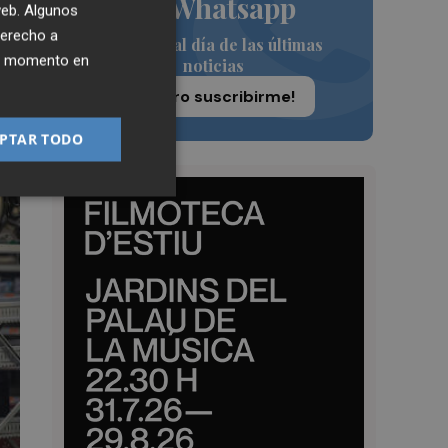
de Whatsapp
 web. Algunos
derecho a
Siempre al día de las últimas
ier momento en
noticias
¡Quiero suscribirme!
PTAR TODO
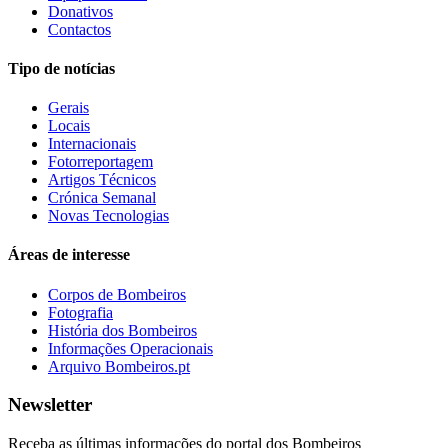
Donativos
Contactos
Tipo de notícias
Gerais
Locais
Internacionais
Fotorreportagem
Artigos Técnicos
Crónica Semanal
Novas Tecnologias
Áreas de interesse
Corpos de Bombeiros
Fotografia
História dos Bombeiros
Informações Operacionais
Arquivo Bombeiros.pt
Newsletter
Receba as últimas informações do portal dos Bombeiros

▶ [Action item] Work through the material above. Then report how many of its lines contain "Bombeiros", and only that.

▶ [Your solution] 4